Sonntag 22. Oktober 2017

Inhalt:

Die Verehrung der Heiligen - Basiswissen Reformation

Ypsilon 5/2017

Wenn man heute nach dem Unterschied zwischen Katholisch und Evangelisch fragt, bekommt man meistens die Antwort: Die Evangelischen anerkennen Maria und die Heiligen nicht. Zwar ist das eine etwas oberflächliche Sicht der Dinge, beweist aber, dass sich im kollektiven Gedächtnis etwas vom Kern des reformatorischen Anliegens erhalten hat.

In ihrer Bekenntnisschrift von 1530, der Confessio Augustana (CA), zählen die Evangelischen das Rosenkranzbeten, die Heiligenverehrung und die Wallfahrten für „kindische und unnötige Werke“ Warum?
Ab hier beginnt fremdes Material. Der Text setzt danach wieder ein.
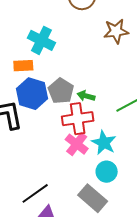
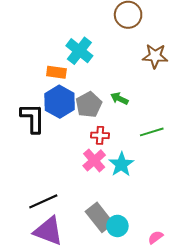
green arrow: (86, 96) -> (119, 98), moved
red cross: (78, 119) -> (100, 135), size x0.6
cyan circle: (107, 172) -> (117, 226), moved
Die Antwort erwächst aus dem Zentrum lutherischen Denkens: „Unsere Werke können uns nicht mit Gott versöhnen und uns Gnade erwerben, sondern beides geschieht allein durch den Glauben.“

Vor dieser Erkenntnis liegt die Epoche des Mittelalters, das zwar nicht finster war, aber in der alltäglichen Frömmigkeit Blüten trieb, die zu mannigfaltiger Klage Anlass gaben. Die vielen und ausufernden Wallfahrten, der abergläuberische Kult um die Heiligen, die gegen eine Unzahl Opfer-und Votivgaben um ihre Hilfe bis in die kleinsten Alltagsprobleme hinein angegangen wurden, die oft ins Übermenschliche gesteigerte Hysterie von Askese und Abtötung, um sich möglichst viele und große Verdienste bei Gott zu erwerben. Und das alles, so der Vorwurf der Reformatoren, um daraus finanzielle und materielle Gewinne zu schlagen.

 

Unterschiedliche Heiligenverehrung

 

So ist also die Heiligenverehrung letztlich zwischen die Mühlsteine der Rechtfertigungslehre geraten. Und was ist von ihr übriggeblieben?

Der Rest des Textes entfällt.